The Self & The Statistic 

Self-definition offers liberation. By this, I believe that when someone is empowered to define themselves, they also define their future.

Galleries, libraries, archives and museums (GLAM) harbour this potential for empowerment, as environments for both retrospection and advancement. They are the institutions that carry our histories and objects. And for Aboriginal communities subject to fragmentation and trauma, they are a reconnective force for meaningful self-definition. However, through my work in galleries and museums, I have encountered an alarming distinction between how I perceive myself and how I am perceived as an Indigenous person.

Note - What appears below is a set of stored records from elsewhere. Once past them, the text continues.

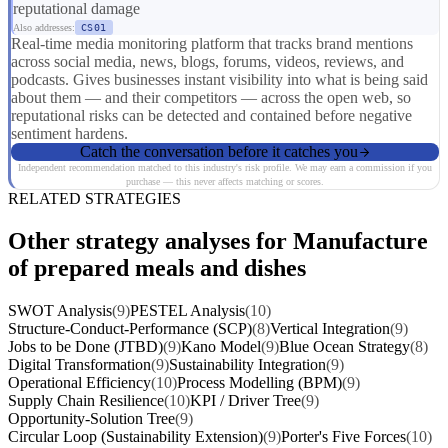
reputational damage
Also addresses:
CS01
Real-time media monitoring platform that tracks brand mentions
across social media, news, blogs, forums, videos, reviews, and
podcasts. Gives businesses instant visibility into what is being said
about them — and their competitors — across the open web, so
reputational risks can be detected and contained before negative
sentiment hardens.
Catch the conversation before it catches you
Independent recommendation matched to this industry's risk profile. We may earn a commission if you
purchase — this never affects matching or scores.
RELATED STRATEGIES
Other strategy analyses for Manufacture
of prepared meals and dishes
SWOT Analysis
(9)
PESTEL Analysis
(10)
Structure-Conduct-Performance (SCP)
(8)
Vertical Integration
(9)
Jobs to be Done (JTBD)
(9)
Kano Model
(9)
Blue Ocean Strategy
(8)
Digital Transformation
(9)
Sustainability Integration
(9)
Operational Efficiency
(10)
Process Modelling (BPM)
(9)
Supply Chain Resilience
(10)
KPI / Driver Tree
(9)
Opportunity-Solution Tree
(9)
Circular Loop (Sustainability Extension)
(9)
Porter's Five Forces
(10)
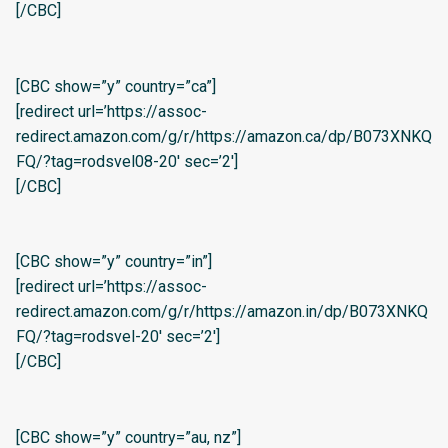
[/CBC]
[CBC show=”y” country=”ca”]
[redirect url=’https://assoc-
redirect.amazon.com/g/r/https://amazon.ca/dp/B073XNKQ
FQ/?tag=rodsvel08-20′ sec=’2′]
[/CBC]
[CBC show=”y” country=”in”]
[redirect url=’https://assoc-
redirect.amazon.com/g/r/https://amazon.in/dp/B073XNKQ
FQ/?tag=rodsvel-20′ sec=’2′]
[/CBC]
[CBC show=”y” country=”au, nz”]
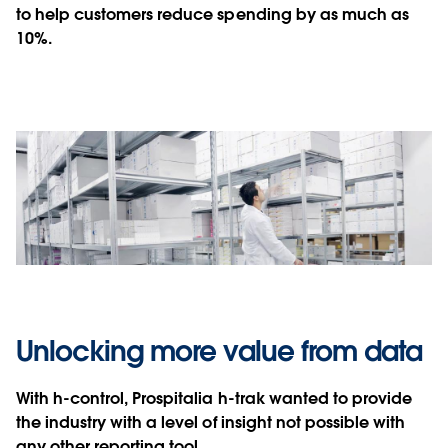
to help customers reduce spending by as much as
10%.
Unlocking more value from data
With h-control, Prospitalia h-trak wanted to provide
the industry with a level of insight not possible with
any other reporting tool.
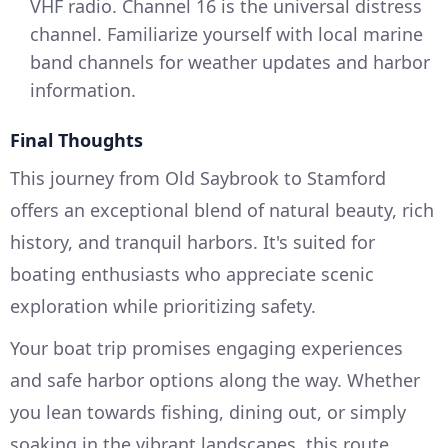
VHF radio. Channel 16 is the universal distress
channel. Familiarize yourself with local marine
band channels for weather updates and harbor
information.
Final Thoughts
This journey from Old Saybrook to Stamford
offers an exceptional blend of natural beauty, rich
history, and tranquil harbors. It's suited for
boating enthusiasts who appreciate scenic
exploration while prioritizing safety.
Your boat trip promises engaging experiences
and safe harbor options along the way. Whether
you lean towards fishing, dining out, or simply
soaking in the vibrant landscapes, this route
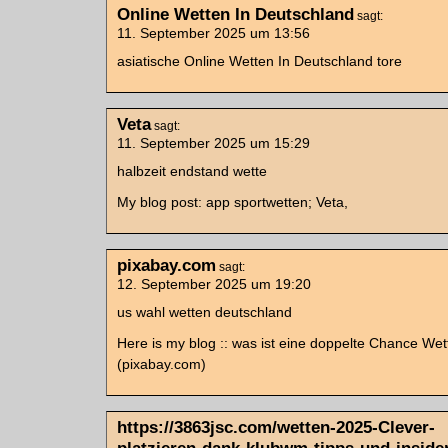
Online Wetten In Deutschland
sagt:
11. September 2025 um 13:56
asiatische Online Wetten In Deutschland tore
Veta
sagt:
11. September 2025 um 15:29
halbzeit endstand wette
My blog post: app sportwetten; Veta,
pixabay.com
sagt:
12. September 2025 um 19:20
us wahl wetten deutschland
Here is my blog :: was ist eine doppelte Chance Wet
(pixabay.com)
https://3863jsc.com/wetten-2025-Clever-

African-American philosopher, W.E.B. Du Bois theorised on this curiosity, referencing the racial classifications that delineate society. Du Bois formulated the Colour Line; a divide wherein those on the disempowered side are bound in a double consciousness. A dual comprehension of the Western world and one’s hierarchal position within it, while also experiencing life as one’s authentic self. As an Indigenous worker in the GLAM sector, I often feel compelled into this kind of double consciousness, diverging into an institutional definition and my own self-definition.

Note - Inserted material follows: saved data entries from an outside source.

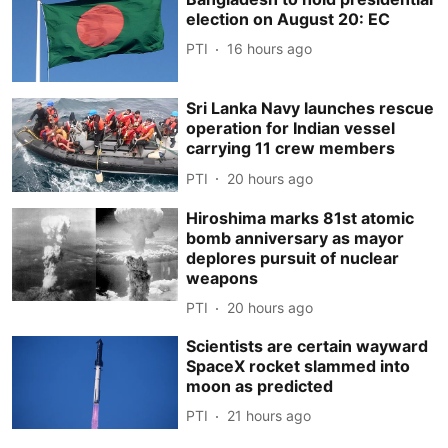
election on August 20: EC
PTI
16 hours ago
Sri Lanka Navy launches rescue
operation for Indian vessel
carrying 11 crew members
PTI
20 hours ago
Hiroshima marks 81st atomic
bomb anniversary as mayor
deplores pursuit of nuclear
weapons
PTI
20 hours ago
Scientists are certain wayward
SpaceX rocket slammed into
moon as predicted
PTI
21 hours ago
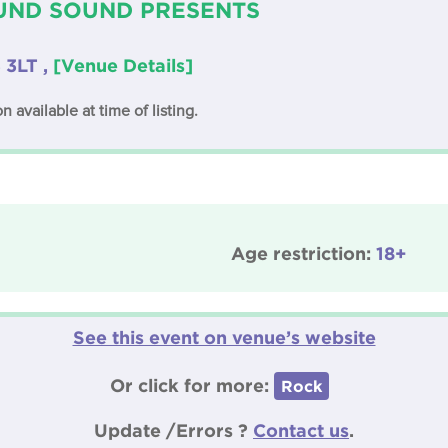
ND SOUND PRESENTS
 3LT ,
[Venue Details]
n available at time of listing.
Age restriction:
18+
See this event on venue’s website
Or click for more:
Rock
Update /Errors ?
Contact us
.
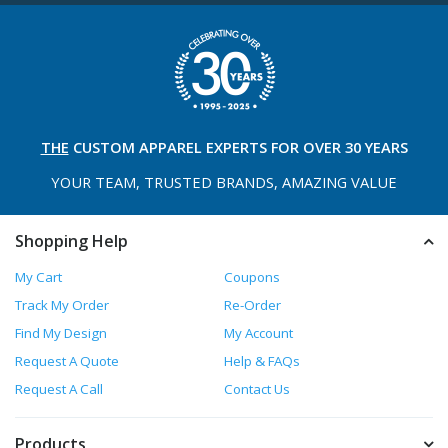
THE
CUSTOM APPAREL
EXPERTS FOR OVER 30 YEARS
YOUR TEAM, TRUSTED
BRANDS, AMAZING VALUE
Shopping Help
My Cart
Coupons
Track My Order
Re-Order
Find My Design
My Account
Request A Quote
Help & FAQs
Request A Call
Contact Us
Products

Predominant institutional definitions of Aboriginality are idealised, tokenistic and disseminated throughout other places of knowledge that serve to prejudice broader societal interpretations. Within this dynamic, I am required to trivialise my own identity to accommodate the commercial and profitable version of Aboriginal culture. Dot paintings, tribes and dreamtime stories.

By contrast, self-definition is who I believe myself to be, aside from ethnographic categorisation. It is the story I tell as a human who exists within the framework of several intersecting cultures, belief systems and traditions. Further, as a human who hopes to be treated as an employee at work, rather than a convenient tool for some reconciliation action plan.

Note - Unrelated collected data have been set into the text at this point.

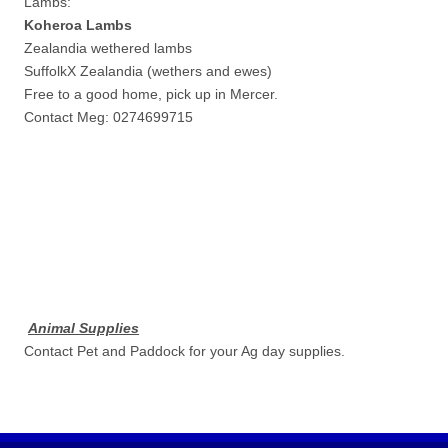
Lambs:
Koheroa Lambs
Zealandia wethered lambs
SuffolkX Zealandia (wethers and ewes)
Free to a good home, pick up in Mercer.
Contact Meg: 0274699715
Animal Supplies
Contact Pet and Paddock for your Ag day supplies.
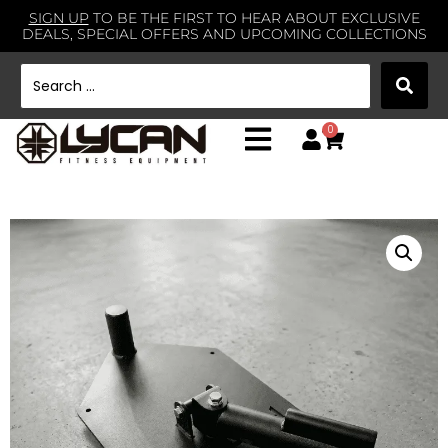
SIGN UP
TO BE THE FIRST TO HEAR ABOUT EXCLUSIVE
DEALS, SPECIAL OFFERS AND UPCOMING COLLECTIONS
0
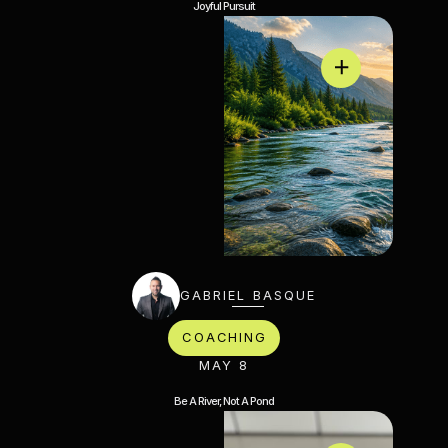
Joyful Pursuit
GABRIEL BASQUE
COACHING
MAY 8
Be A River, Not A Pond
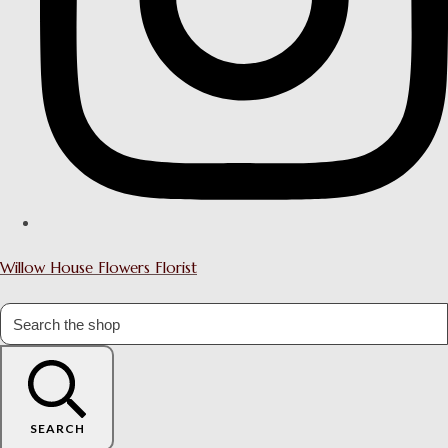
Willow House Flowers Florist
SEARCH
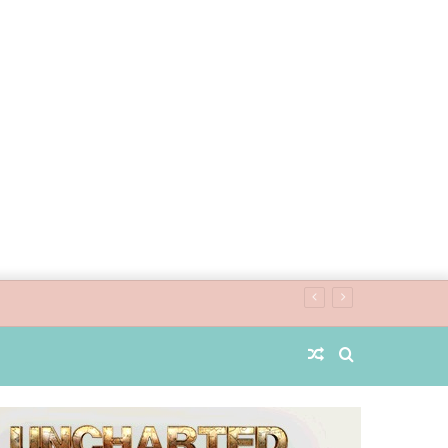
Random
Search
Article
for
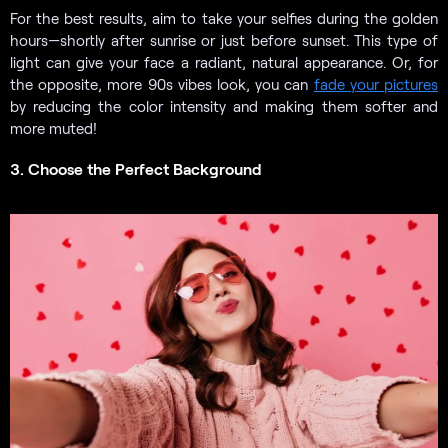
For the best results, aim to take your selfies during the golden
hours—shortly after sunrise or just before sunset. This type of
light can give your face a radiant, natural appearance. Or, for
the opposite, more 90s vibes look, you can
fade your pictures
by reducing the color intensity and making them softer and
more muted!
3. Choose the Perfect Background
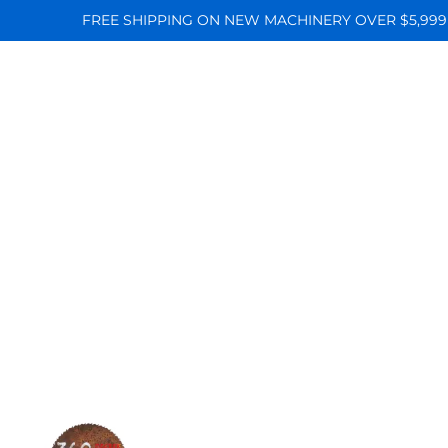
FREE SHIPPING ON NEW MACHINERY OVER $5,999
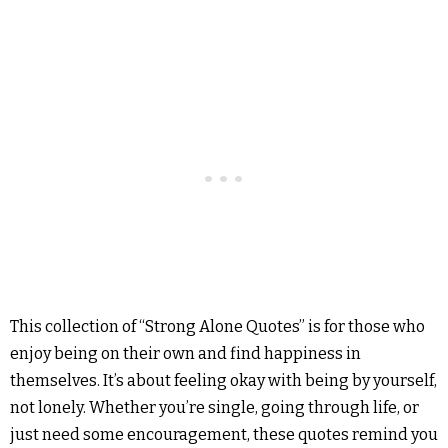
This collection of “Strong Alone Quotes” is for those who
enjoy being on their own and find happiness in
themselves. It’s about feeling okay with being by yourself,
not lonely. Whether you’re single, going through life, or
just need some encouragement, these quotes remind you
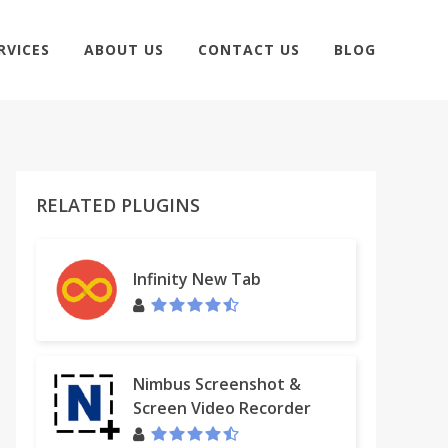
RVICES
ABOUT US
CONTACT US
BLOG
RELATED PLUGINS
Infinity New Tab
Nimbus Screenshot &
Screen Video Recorder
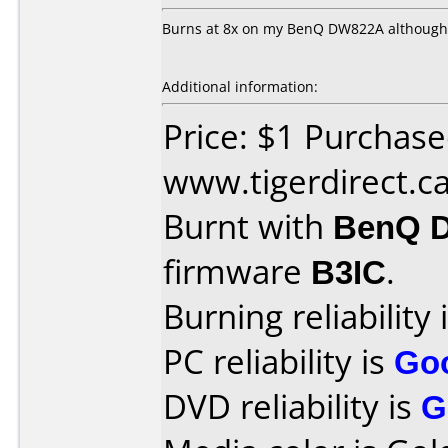
Burns at 8x on my BenQ DW822A although it
Additional information:
Price: $1 Purchas
www.tigerdirect.c
Burnt with
BenQ 
firmware
B3IC
.
Burning reliability 
PC reliability is
Go
DVD reliability is
G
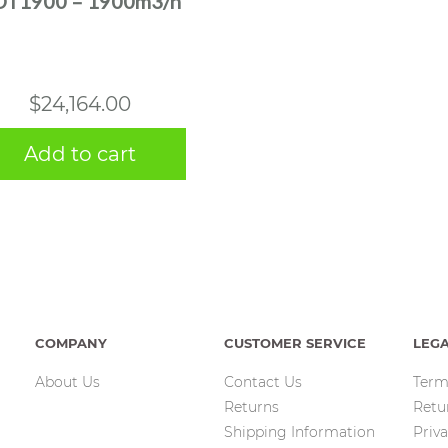
DT1900 – 1900m3/h
$
24,164.00
Add to cart
COMPANY
CUSTOMER SERVICE
LEG
About Us
Contact Us
Term
Returns
Retu
Shipping Information
Priva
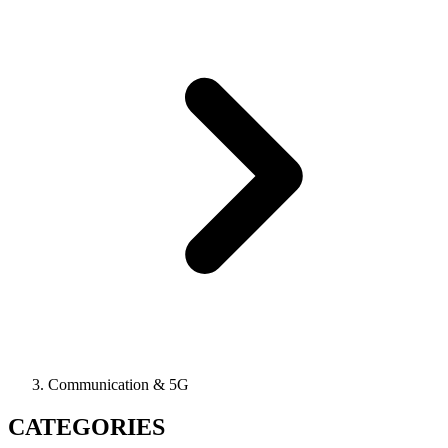
Communication & 5G
CATEGORIES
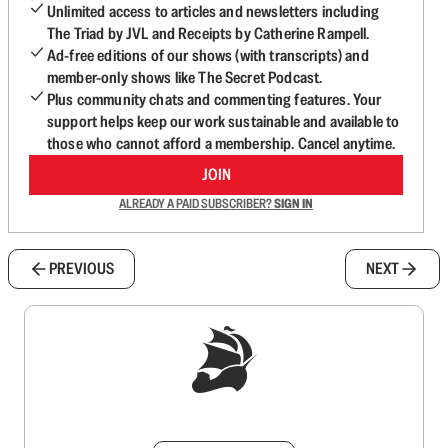
Unlimited access to articles and newsletters including
The Triad by JVL and Receipts by Catherine Rampell.
Ad-free editions of our shows (with transcripts) and
member-only shows like The Secret Podcast.
Plus community chats and commenting features. Your
support helps keep our work sustainable and available to
those who cannot afford a membership. Cancel anytime.
JOIN
ALREADY A PAID SUBSCRIBER?
SIGN IN
PREVIOUS
NEXT
Sign up to get a FREE daily dose of sanity in
your inbox.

From my perspective, the GLAM sector is not yet sophisticated enough to represent the parts of me that are Aboriginal, South-Sea Islander, Scottish, Irish, African-American and Australian all at once. I must be either Aboriginal or Non-Aboriginal. I must be on one side of the Line or the Other as Simone de Beauvoir conceptualised. Nevertheless, when working in cultural institutions, my brown skin decides for me like a default setting.

I recall the tourist who grabbed me by the shoulders and exclaimed in a fervour: “I am so happy to meet a real life Aboriginal!” Followed by “Have you assimilated well?” Dumbstruck, I asked what she meant and she rambled on about my long commute from the bush. In this respect, I am never a casual observer. I am a statistic, an anomaly, a real life representative of something mythical and rare. The poor, down-trodden blakfella, who treks in from the wilderness each morning to captivate the masses. I am as much an object on display as the canoes and shields.

Yet to my mind, I wake up in a leafy, inner-suburb of Melbourne. Some days, I take the tram to work at a prestigious gallery. Other days, I study and debate Philosophy at my sandstone university. So, when people supplant my privileged reality with their own stereotyped construct of Indigeneity, I am jolted into acknowledging the chasm between my world and theirs. This is the life of an urban blakfella, as Vernon Ah Kee would have it, learning to connect the disparate parts of my identity. The Indigenous and the Australian. The Self and the Statistic.

For this reason, I hold steadfast in the GLAM sector. I cherish the projects where Indigenous stories are told by Indigenous communities. And I endure the ignorant questions and curious stares. Because in defining myself, I move ever closer to connecting the Indigenous with the world.